[Opening EXERCISE INPUT section]
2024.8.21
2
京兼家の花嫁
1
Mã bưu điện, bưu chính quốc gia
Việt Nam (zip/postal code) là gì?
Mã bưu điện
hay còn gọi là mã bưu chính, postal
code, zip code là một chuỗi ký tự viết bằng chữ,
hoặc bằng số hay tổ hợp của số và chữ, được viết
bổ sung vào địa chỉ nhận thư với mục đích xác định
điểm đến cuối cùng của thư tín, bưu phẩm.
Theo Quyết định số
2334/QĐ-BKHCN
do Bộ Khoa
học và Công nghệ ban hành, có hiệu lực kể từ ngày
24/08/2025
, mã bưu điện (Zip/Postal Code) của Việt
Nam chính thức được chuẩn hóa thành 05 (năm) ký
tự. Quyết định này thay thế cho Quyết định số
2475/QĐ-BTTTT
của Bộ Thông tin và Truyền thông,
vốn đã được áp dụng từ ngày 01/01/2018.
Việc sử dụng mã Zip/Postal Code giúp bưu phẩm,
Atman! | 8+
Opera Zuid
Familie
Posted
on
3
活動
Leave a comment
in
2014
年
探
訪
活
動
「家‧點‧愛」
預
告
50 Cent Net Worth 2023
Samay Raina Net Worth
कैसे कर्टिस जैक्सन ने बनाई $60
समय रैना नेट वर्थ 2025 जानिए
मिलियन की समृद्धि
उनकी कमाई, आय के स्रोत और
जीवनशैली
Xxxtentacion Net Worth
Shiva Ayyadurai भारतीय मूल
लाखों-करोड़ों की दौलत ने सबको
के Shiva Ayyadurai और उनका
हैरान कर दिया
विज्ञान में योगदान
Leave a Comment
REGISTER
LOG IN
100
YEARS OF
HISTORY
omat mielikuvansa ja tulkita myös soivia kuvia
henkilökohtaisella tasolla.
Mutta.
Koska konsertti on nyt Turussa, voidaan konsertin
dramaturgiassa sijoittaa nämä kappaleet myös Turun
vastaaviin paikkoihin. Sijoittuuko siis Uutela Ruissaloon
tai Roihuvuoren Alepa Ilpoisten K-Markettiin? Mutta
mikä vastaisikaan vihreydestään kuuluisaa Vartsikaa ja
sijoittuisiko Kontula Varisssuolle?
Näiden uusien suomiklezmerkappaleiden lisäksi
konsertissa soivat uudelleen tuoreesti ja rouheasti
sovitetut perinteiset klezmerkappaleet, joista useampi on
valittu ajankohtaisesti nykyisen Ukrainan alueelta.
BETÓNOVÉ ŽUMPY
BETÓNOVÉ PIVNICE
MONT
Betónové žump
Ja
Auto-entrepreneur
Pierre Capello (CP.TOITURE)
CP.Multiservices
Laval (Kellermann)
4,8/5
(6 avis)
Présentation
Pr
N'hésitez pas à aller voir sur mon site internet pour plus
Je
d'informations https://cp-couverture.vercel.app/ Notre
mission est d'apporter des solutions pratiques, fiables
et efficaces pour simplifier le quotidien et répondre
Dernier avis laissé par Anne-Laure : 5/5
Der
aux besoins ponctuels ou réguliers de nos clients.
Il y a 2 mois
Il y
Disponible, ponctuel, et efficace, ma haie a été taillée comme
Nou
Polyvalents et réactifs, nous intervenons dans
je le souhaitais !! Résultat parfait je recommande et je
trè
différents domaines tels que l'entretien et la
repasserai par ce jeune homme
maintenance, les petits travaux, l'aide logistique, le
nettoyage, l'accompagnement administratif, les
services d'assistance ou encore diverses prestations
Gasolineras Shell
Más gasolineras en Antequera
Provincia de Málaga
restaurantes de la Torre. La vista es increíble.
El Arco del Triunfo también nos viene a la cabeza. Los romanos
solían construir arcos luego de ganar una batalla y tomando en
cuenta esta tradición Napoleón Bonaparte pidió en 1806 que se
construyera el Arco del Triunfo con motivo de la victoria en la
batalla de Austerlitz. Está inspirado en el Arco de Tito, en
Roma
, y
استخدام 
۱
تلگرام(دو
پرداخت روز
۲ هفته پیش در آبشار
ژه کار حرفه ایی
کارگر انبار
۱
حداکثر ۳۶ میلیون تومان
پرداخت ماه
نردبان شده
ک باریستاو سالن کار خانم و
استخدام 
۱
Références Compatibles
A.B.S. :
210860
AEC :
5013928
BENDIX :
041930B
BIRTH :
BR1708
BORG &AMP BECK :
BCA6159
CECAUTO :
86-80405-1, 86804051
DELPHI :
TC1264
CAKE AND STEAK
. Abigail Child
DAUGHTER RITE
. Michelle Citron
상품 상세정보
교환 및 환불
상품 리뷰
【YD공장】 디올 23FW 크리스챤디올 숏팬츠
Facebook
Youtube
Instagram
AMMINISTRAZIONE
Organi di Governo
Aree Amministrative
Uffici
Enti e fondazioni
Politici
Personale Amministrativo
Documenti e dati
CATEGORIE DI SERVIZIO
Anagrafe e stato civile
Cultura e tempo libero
[Closing EXERCISE INPUT section]
■ **WORK ORDER**:
Word for word, restate the lines running from the one containing "repasserai par ce jeune homme" through the final line of the records above, and nothing besides.

■ **OUTPUT FOR THIS TASK**:
repasserai par ce jeune homme
maintenance, les petits travaux, l'aide logistique, le
nettoyage, l'accompagnement administratif, les
services d'assistance ou encore diverses prestations
Gasolineras Shell
Más gasolineras en Antequera
Provincia de Málaga
restaurantes de la Torre. La vista es increíble.
El Arco del Triunfo también nos viene a la cabeza. Los romanos
solían construir arcos luego de ganar una batalla y tomando en
cuenta esta tradición Napoleón Bonaparte pidió en 1806 que se
construyera el Arco del Triunfo con motivo de la victoria en la
batalla de Austerlitz. Está inspirado en el Arco de Tito, en
Roma
, y
استخدام 
۱
تلگرام(دو
پرداخت روز
۲ هفته پیش در آبشار
ژه کار حرفه ایی
کارگر انبار
۱
حداکثر ۳۶ میلیون تومان
پرداخت ماه
نردبان شده
ک باریستاو سالن کار خانم و
استخدام 
۱
Références Compatibles
A.B.S. :
210860
AEC :
5013928
BENDIX :
041930B
BIRTH :
BR1708
BORG &AMP BECK :
BCA6159
CECAUTO :
86-80405-1, 86804051
DELPHI :
TC1264
CAKE AND STEAK
. Abigail Child
DAUGHTER RITE
. Michelle Citron
상품 상세정보
교환 및 환불
상품 리뷰
【YD공장】 디올 23FW 크리스챤디올 숏팬츠
Facebook
Youtube
Instagram
AMMINISTRAZIONE
Organi di Governo
Aree Amministrative
Uffici
Enti e fondazioni
Politici
Personale Amministrativo
Documenti e dati
CATEGORIE DI SERVIZIO
Anagrafe e stato civile
Cultura e tempo libero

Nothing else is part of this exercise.